### TASK BRIEF
Give back the full listing as written. No pictures go with it.

====================

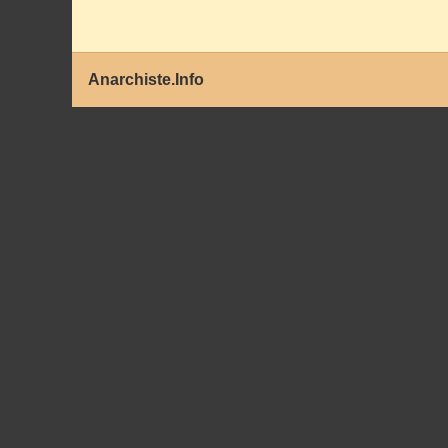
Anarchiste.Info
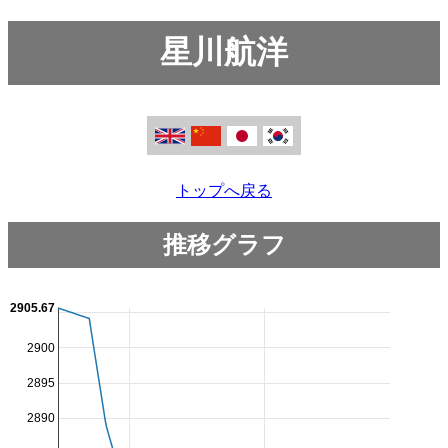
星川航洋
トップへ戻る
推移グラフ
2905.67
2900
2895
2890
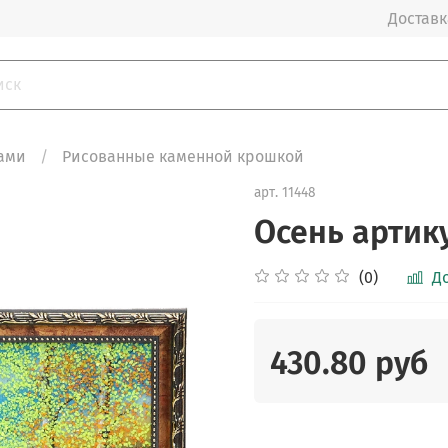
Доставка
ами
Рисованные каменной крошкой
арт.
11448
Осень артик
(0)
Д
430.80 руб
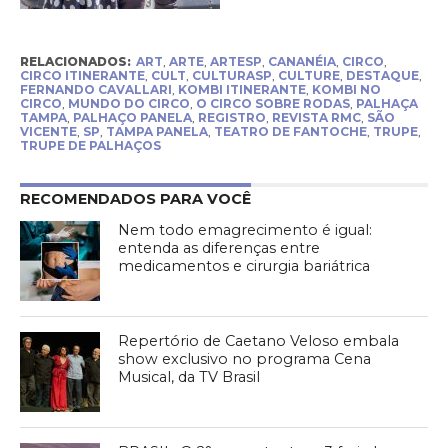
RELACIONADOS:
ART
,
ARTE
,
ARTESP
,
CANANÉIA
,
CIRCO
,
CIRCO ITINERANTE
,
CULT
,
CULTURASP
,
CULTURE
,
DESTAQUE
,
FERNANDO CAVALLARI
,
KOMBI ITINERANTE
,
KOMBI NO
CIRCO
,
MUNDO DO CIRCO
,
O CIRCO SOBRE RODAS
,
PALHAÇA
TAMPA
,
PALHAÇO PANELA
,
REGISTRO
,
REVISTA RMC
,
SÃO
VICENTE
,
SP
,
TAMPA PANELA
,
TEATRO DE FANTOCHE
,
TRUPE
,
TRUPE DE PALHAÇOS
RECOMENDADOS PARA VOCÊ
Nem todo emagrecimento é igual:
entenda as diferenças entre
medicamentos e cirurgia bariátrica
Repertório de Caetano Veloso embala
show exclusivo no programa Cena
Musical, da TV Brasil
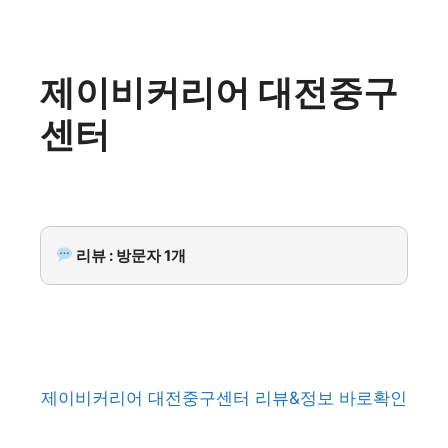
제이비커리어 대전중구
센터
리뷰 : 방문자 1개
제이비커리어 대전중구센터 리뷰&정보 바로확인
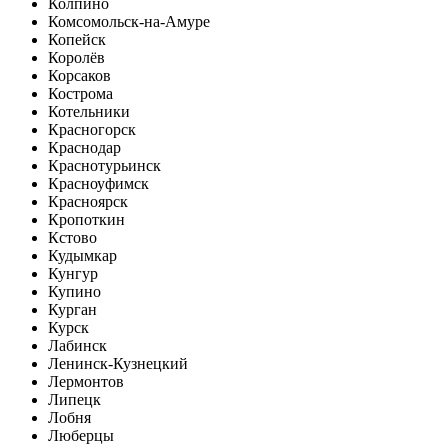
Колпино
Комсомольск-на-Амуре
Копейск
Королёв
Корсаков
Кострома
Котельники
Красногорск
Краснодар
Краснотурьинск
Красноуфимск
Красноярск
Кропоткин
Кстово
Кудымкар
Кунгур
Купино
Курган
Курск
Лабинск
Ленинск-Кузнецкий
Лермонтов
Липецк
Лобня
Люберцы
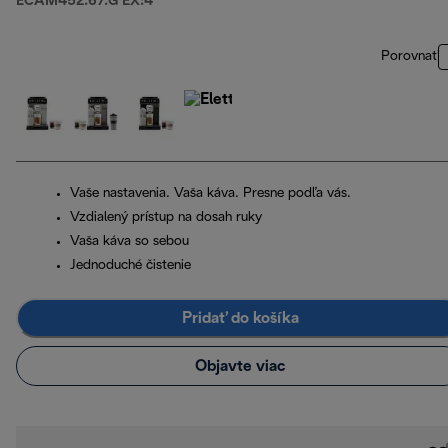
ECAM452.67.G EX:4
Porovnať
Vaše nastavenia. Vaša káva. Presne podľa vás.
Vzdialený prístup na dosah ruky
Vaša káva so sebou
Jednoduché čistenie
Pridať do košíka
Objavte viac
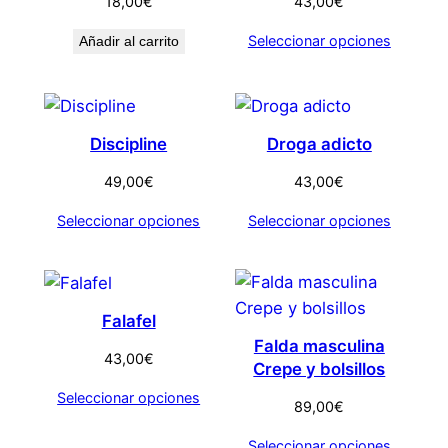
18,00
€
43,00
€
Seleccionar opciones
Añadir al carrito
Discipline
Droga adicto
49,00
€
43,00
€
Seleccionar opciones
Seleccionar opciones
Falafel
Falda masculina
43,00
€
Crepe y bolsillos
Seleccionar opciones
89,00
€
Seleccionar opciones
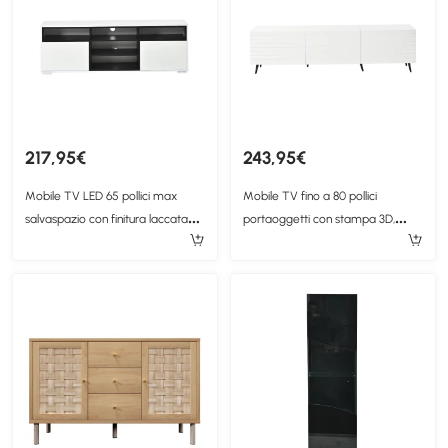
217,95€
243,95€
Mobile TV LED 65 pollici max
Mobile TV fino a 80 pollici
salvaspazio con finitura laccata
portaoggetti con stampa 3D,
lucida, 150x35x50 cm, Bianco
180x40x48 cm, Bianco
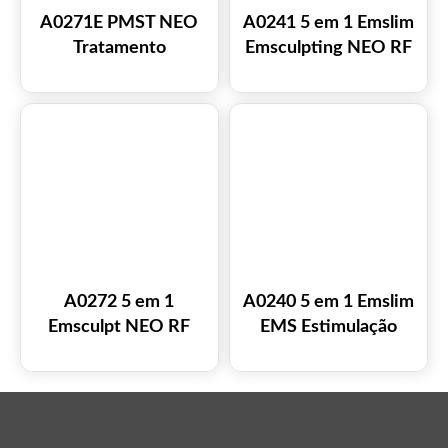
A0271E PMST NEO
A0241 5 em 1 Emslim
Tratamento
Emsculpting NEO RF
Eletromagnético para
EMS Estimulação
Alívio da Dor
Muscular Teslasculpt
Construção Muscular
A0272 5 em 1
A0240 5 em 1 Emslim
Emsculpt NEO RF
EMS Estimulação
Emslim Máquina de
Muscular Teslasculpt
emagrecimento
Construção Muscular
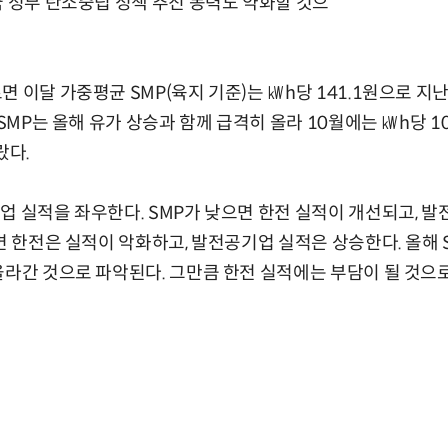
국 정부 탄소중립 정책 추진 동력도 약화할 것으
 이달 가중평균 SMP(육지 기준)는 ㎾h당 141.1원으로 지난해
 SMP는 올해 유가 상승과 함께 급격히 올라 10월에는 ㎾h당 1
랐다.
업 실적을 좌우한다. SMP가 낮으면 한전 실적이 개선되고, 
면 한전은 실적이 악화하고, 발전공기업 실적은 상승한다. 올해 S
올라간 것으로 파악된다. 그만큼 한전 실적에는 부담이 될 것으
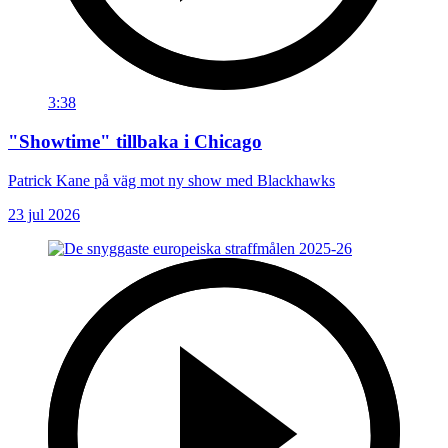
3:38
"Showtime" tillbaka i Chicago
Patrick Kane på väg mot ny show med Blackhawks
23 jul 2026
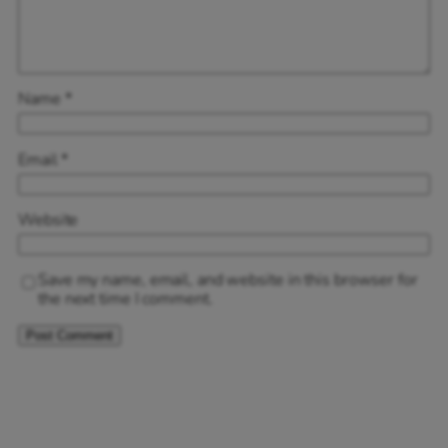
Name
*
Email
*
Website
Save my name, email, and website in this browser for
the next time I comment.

====================

### WRITTEN RESPONSE
Anarchiste.Info
星川航洋
トップへ戻る
推移グラフ
2905.67
2900
2895
2890
Доставка
ами
Рисованные каменной крошкой
арт.
11448
Осень артик
(0)
Д
430.80 руб
RELACIONADOS:
ART
,
ARTE
,
ARTESP
,
CANANÉIA
,
CIRCO
,
CIRCO ITINERANTE
,
CULT
,
CULTURASP
,
CULTURE
,
DESTAQUE
,
FERNANDO CAVALLARI
,
KOMBI ITINERANTE
,
KOMBI NO
CIRCO
,
MUNDO DO CIRCO
,
O CIRCO SOBRE RODAS
,
PALHAÇA
TAMPA
,
PALHAÇO PANELA
,
REGISTRO
,
REVISTA RMC
,
SÃO
VICENTE
,
SP
,
TAMPA PANELA
,
TEATRO DE FANTOCHE
,
TRUPE
,
TRUPE DE PALHAÇOS
RECOMENDADOS PARA VOCÊ
Nem todo emagrecimento é igual:
entenda as diferenças entre
medicamentos e cirurgia bariátrica
Repertório de Caetano Veloso embala
show exclusivo no programa Cena
Musical, da TV Brasil
제이비커리어 대전중구
센터
리뷰 : 방문자 1개
제이비커리어 대전중구센터 리뷰&정보 바로확인
Колпино
Комсомольск-на-Амуре
Копейск
Королёв
Корсаков
Кострома
Котельники
Красногорск
Краснодар
Краснотурьинск
Красноуфимск
Красноярск
Кропоткин
Кстово
Кудымкар
Кунгур
Купино
Курган
Курск
Лабинск
Ленинск-Кузнецкий
Лермонтов
Липецк
Лобня
Люберцы
ECAM452.67.G EX:4
Porovnať
Vaše nastavenia. Vaša káva. Presne podľa vás.
Vzdialený prístup na dosah ruky
Vaša káva so sebou
Jednoduché čistenie
Pridať do košíka
Objavte viac
18,00
€
43,00
€
Seleccionar opciones
Añadir al carrito
Discipline
Droga adicto
49,00
€
43,00
€
Seleccionar opciones
Seleccionar opciones
Falafel
Falda masculina
43,00
€
Crepe y bolsillos
Seleccionar opciones
89,00
€
Seleccionar opciones
217,95€
243,95€
Mobile TV LED 65 pollici max
Mobile TV fino a 80 pollici
salvaspazio con finitura laccata
portaoggetti con stampa 3D,
lucida, 150x35x50 cm, Bianco
180x40x48 cm, Bianco
A0271E PMST NEO
A0241 5 em 1 Emslim
Tratamento
Emsculpting NEO RF
Eletromagnético para
EMS Estimulação
Alívio da Dor
Muscular Teslasculpt
Construção Muscular
A0272 5 em 1
A0240 5 em 1 Emslim
Emsculpt NEO RF
EMS Estimulação
Emslim Máquina de
Muscular Teslasculpt
emagrecimento
Construção Muscular
국 정부 탄소중립 정책 추진 동력도 약화할 것으
 이달 가중평균 SMP(육지 기준)는 ㎾h당 141.1원으로 지난해
 SMP는 올해 유가 상승과 함께 급격히 올라 10월에는 ㎾h당 1
랐다.
업 실적을 좌우한다. SMP가 낮으면 한전 실적이 개선되고, 
면 한전은 실적이 악화하고, 발전공기업 실적은 상승한다. 올해 S
올라간 것으로 파악된다. 그만큼 한전 실적에는 부담이 될 것으
3:38
"Showtime" tillbaka i Chicago
Patrick Kane på väg mot ny show med Blackhawks
23 jul 2026
Name
*
Email
*
Website
Save my name, email, and website in this browser for
the next time I comment.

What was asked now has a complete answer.